Saturday, October 24, 2009
AIG's shameful bosses get their pay slashed
Kenneth Feinberg, the US Treasury Department’s special master for executive compensation, has ruled that the bosses of American International Group Inc or AIG have had excessive pay and has now slashed it.
A total of seven American companies, including New York-based AIG, that got “exceptional” aid from the Treasury’s $700 billion rescue fund are involved. Cash salary reductions announced yesterday were about 90 percent and total compensation was cut an average of 50 percent. AIG, which got U.S. aid valued at $182.3 billion, ignited a backlash in March after giving about $165 million of retention bonuses to employees winding down the derivatives unit blamed for pushing the company to the brink of collapse. President Barack Obama called the bonuses an “outrage,” and then-CEO Edward Liddy asked employees getting more than $100,000 to return half. But four of five managers in the Financial Products unit hadn’t made good on pledges to return the retention bonuses as of August, Feinberg said in documents released yesterday. The fifth employee hadn’t made a promise. AIG’s proposal to pay the five a total of $13.2 million this year was rejected.
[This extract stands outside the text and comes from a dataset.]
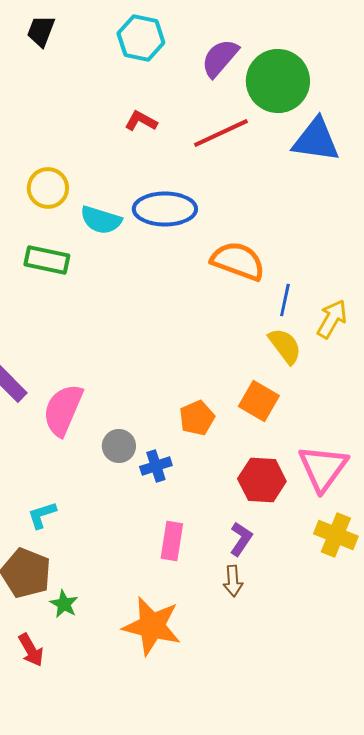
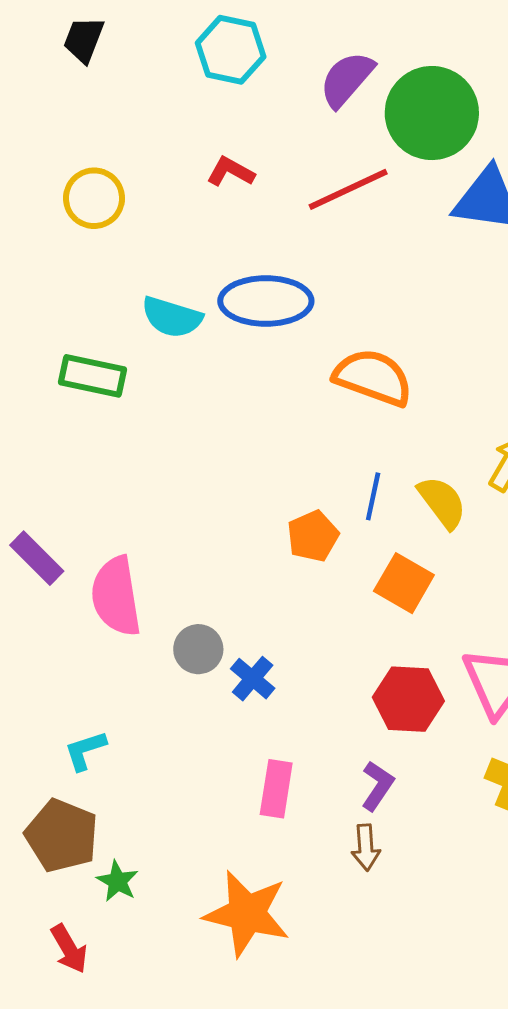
yellow circle: (48, 188) -> (94, 198), moved
blue line: (285, 300) -> (373, 496), moved
pink semicircle: (63, 410) -> (116, 596), turned -32
orange pentagon: (197, 418) -> (313, 536), moved
blue cross: (156, 466) -> (253, 679), turned -32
Instead the bosses are going to get $200,000 ($NZ 267,000) a year each, still a lot more than the many victims of their greed-driven excesses ever got as salaries.
This scurrilous organisation operates in New Zealand as AMERICAN INTERNATIONAL ASSURANCE COMPANY (BERMUDA) LIMITED with NZ companies office number 583021. It's likely, given that Bermuda is a known tax haven, that these bosses will use it as a means of circumventing the US Government's ruling. Details of the official filings including financial statements are downloadable free at the NZ Companies Office website. The last set of financial statements is about a year old, but still makes interesting reading. There are a lot of unanswered questions, of course, particularly in regard to the tens of millions of dollars shipped offshore.